Photos, You and the Temple

Image by Terje Sollie

         Temple Guardians often navigate the cross-currents where individual freedoms clash with individual privacy – never more so than dealing with photographers inside the Temple.  As Guardians, we know that Burners love to take home images from Black Rock City, but we also recognize that people experiencing the emotional highs and lows of a Temple visit have an absolute right to their privacy.  So, when a Guardian sees that privacy being assailed by a photographer, knowing that the images being captured could end up splashed across the Internet, we give the benefit of the doubt to the individual who may be grieving the loss of a loved one or embracing a new-found understanding about a relationship.

         For Burners who seek creative freedom above all else, such an interruption by a Temple Guardian may seem not only rude but also the antithesis of why they come to the Burn.  But Guardians have a duty to hold the space of the Temple as a sanctuary for people to experience whatever they need during their visit. We are trained to err on the side of providing freedom from interference for all who enter the sacred space.

         Consent is the cornerstone of the right to take pictures of individuals at Burning Man.  Such consent is usually given automatically by friends, family, and camp-mates at the Burn; but not by those experiencing private moments at the Temple.  Not only will we ask Burners to stop taking pictures of individuals who have not given their consent, but we will also prevent photographers from walking up to someone deep inside their grief to ask for such consent. 

         The job of monitoring photography within the Temple has become much more complex with the advent of smart-phones.  Now almost everyone carries a camera with them, thus increasing the number of pictures being taken at BRC and the unseen cameras entering the Temple.  So, we’ve put together some “rules of the road” for photographers in the Temple.

OK to Shoot:

  • The structure itself – both outside and inside
  • People in the Temple who have given their consent to be photographed
  • Wide shots of unidentifiable people around the Temple

Not Okay to Shoot:

  • Individuals who are grieving for or celebrating a life or experiencing an outward emotional reaction (unless they have given specific permission)
  • Private memorials (again, unless permission has been given) – especially when the memorial features names and images
  • Anyone who asks not to have their picture taken
  • Photos taken for commercial intent (e.g., fashion shoots inside the Temple)

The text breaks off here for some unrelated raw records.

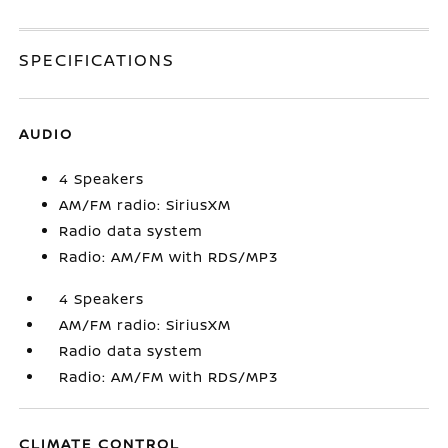
SPECIFICATIONS
AUDIO
4 Speakers
AM/FM radio: SiriusXM
Radio data system
Radio: AM/FM with RDS/MP3
4 Speakers
AM/FM radio: SiriusXM
Radio data system
Radio: AM/FM with RDS/MP3
CLIMATE CONTROL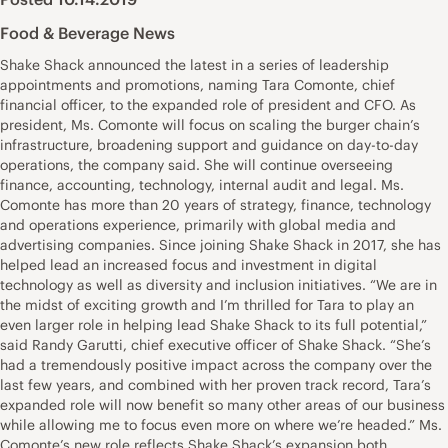
Food & Beverage News
Shake Shack announced the latest in a series of leadership
appointments and promotions, naming Tara Comonte, chief
financial officer, to the expanded role of president and CFO. As
president, Ms. Comonte will focus on scaling the burger chain’s
infrastructure, broadening support and guidance on day-to-day
operations, the company said. She will continue overseeing
finance, accounting, technology, internal audit and legal. Ms.
Comonte has more than 20 years of strategy, finance, technology
and operations experience, primarily with global media and
advertising companies. Since joining Shake Shack in 2017, she has
helped lead an increased focus and investment in digital
technology as well as diversity and inclusion initiatives. “We are in
the midst of exciting growth and I’m thrilled for Tara to play an
even larger role in helping lead Shake Shack to its full potential,”
said Randy Garutti, chief executive officer of Shake Shack. “She’s
had a tremendously positive impact across the company over the
last few years, and combined with her proven track record, Tara’s
expanded role will now benefit so many other areas of our business
while allowing me to focus even more on where we’re headed.” Ms.
Comonte’s new role reflects Shake Shack’s expansion both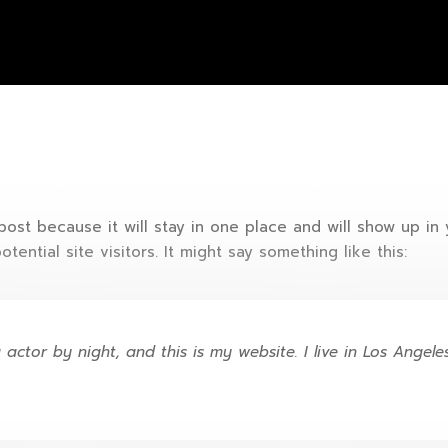
 post because it will stay in one place and will show up in
ential site visitors. It might say something like this:
 actor by night, and this is my website. I live in Los Angel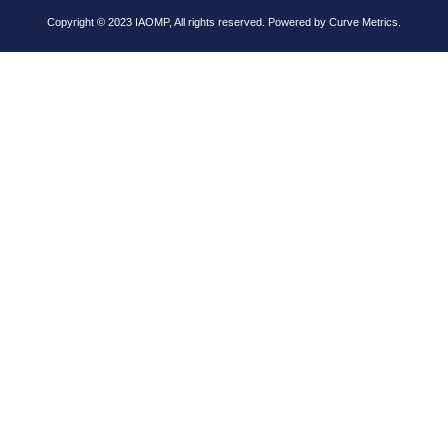
Copyright © 2023 IAOMP, All rights reserved. Powered by
Curve Metrics.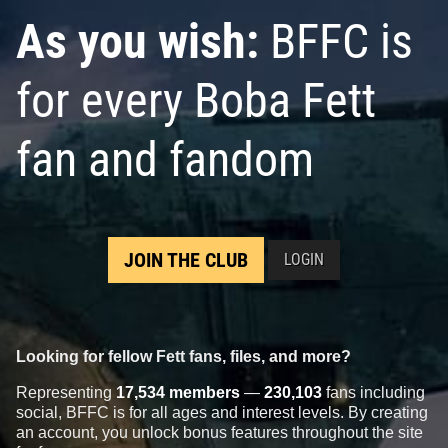
As you wish:
BFFC is
for every Boba Fett
fan and fandom
JOIN THE CLUB
LOGIN
Looking for fellow Fett fans, files, and more?
Representing
17,534 members
—
230,103
fans including
social, BFFC is for all ages and interest levels. By creating
an account, you unlock bonus features throughout the site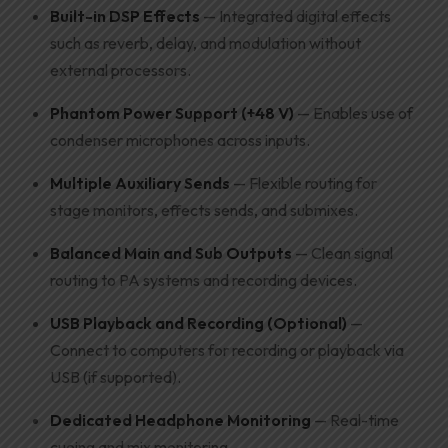
Built-in DSP Effects
— Integrated digital effects
such as reverb, delay, and modulation without
external processors.
Phantom Power Support (+48 V)
— Enables use of
condenser microphones across inputs.
Multiple Auxiliary Sends
— Flexible routing for
stage monitors, effects sends, and submixes.
Balanced Main and Sub Outputs
— Clean signal
routing to PA systems and recording devices.
USB Playback and Recording (Optional)
—
Connect to computers for recording or playback via
USB (if supported).
Dedicated Headphone Monitoring
— Real-time
cueing and mix monitoring.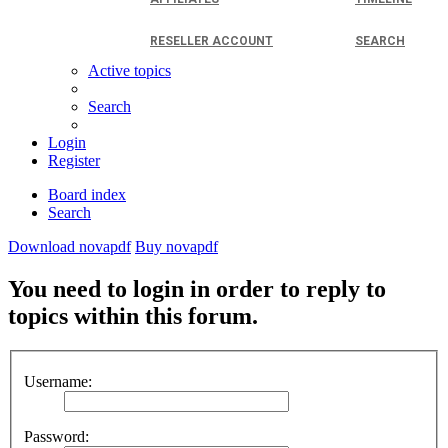
RESELLER ACCOUNT
SEARCH
Active topics
Search
Login
Register
Board index
Search
Download novapdf
Buy novapdf
You need to login in order to reply to
topics within this forum.
Username:
Password: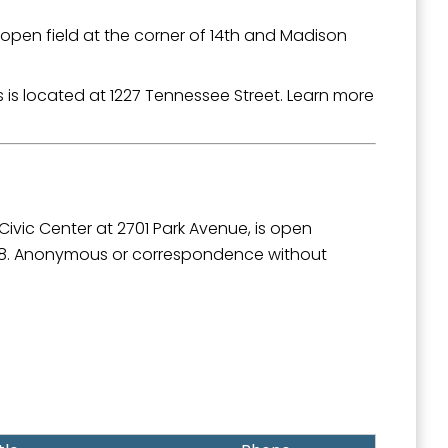
 open field at the corner of 14th and Madison
s located at 1227 Tennessee Street. Learn more
outh 5th
Civic Center at 2701 Park Avenue, is open
508. Anonymous or correspondence without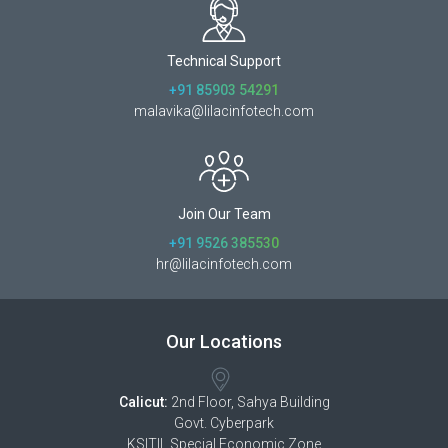
Technical Support
+91 85903 54291
malavika@lilacinfotech.com
Join Our Team
+91 9526 385530
hr@lilacinfotech.com
Our Locations
Calicut:
2nd Floor, Sahya Building
Govt. Cyberpark
KSITIL Special Economic Zone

In recent years, Guardians have experienced numerous attempts to use the Temple for fashion photo shoots or other commercial purposes.  In some cases, the people involved try to conceal the activity, so we have to be especially observant for hidden camera shoots and other subterfuges.  A commercial photo shoot must be stopped in its tracks because it is the antithesis of the Temple’s purpose. Don’t hesitate to call in a Voice to help if you spot such a situation.  One clue to watch for: people who look like models and who are fashionably attired parading through the Temple. Someone may be stealthily taking pictures that will show up on Instagram or on a company’s website.  It is not only wrong to use the sacred space for such commercial purposes, but it may also destroy the peace and harmony that we seek to protect.

Most professional photographers and journalists attending Burning Man register themselves and their cameras with Media Mecca and are supposed to have numbered tags on their equipment.  They’ve also been briefed on the “rules of the road” for photography in Black Rock City and signed written agreements to follow these guidelines. This registration in no way gives them priority access to the Temple or license to interfere in participant’s experiences for the sake of their shot. If a registered camera is involved in an intrusive incident at the Temple, take down the number on the tag and notify your Voice so Support can report the violation to Media Mecca.

As cell phone use on playa has increased in recent years, the vast majority of cameras on playa have not been registered cameras and their owners may not necessarily understand or respect that all of Burning Man is a zone of privacy where consent is required before an image may be recorded. Guardians are sometimes all that stands between individuals who seek private moments in the Temple and Burners who either don’t understand or respect the culture and rules.  So, what do we do when we encounter a problematic photographer situation? Here’s how one experienced Guardian describes how he deals with an intruding photographer: start by asking nicely for them to stop taking pictures; become insistent if they continue; and take action if all else fails.

In most cases, it takes no more than a gentle nudge to stop an invasion of privacy and return decorum to the Temple.  When it requires a bit more energy, we can still keep our cool and simply ask more firmly. If the situation escalates, Guardians are instructed to call for help from a more senior member of the team, preferably their Voice.  Sometimes, however, the situation warrants immediate action, and in those cases Guardians may elect to insert themselves between the camera’s lens and the person whose privacy is being violated. Always remain non-confrontational, using non-violent steps to block a photo with your body or your hand.  If things continue to escalate, then you must turn the situation over to a Voice. 

While the tips in this article are intended to alert you to the types of problems you might encounter during your shift, they are not inclusive. Your Voice and Support teams are there to help you maintain the integrity and safety of the Temple. Please do not hesitate to ask for their assistance if you’re ever uncertain about how to handle a situation during your shift.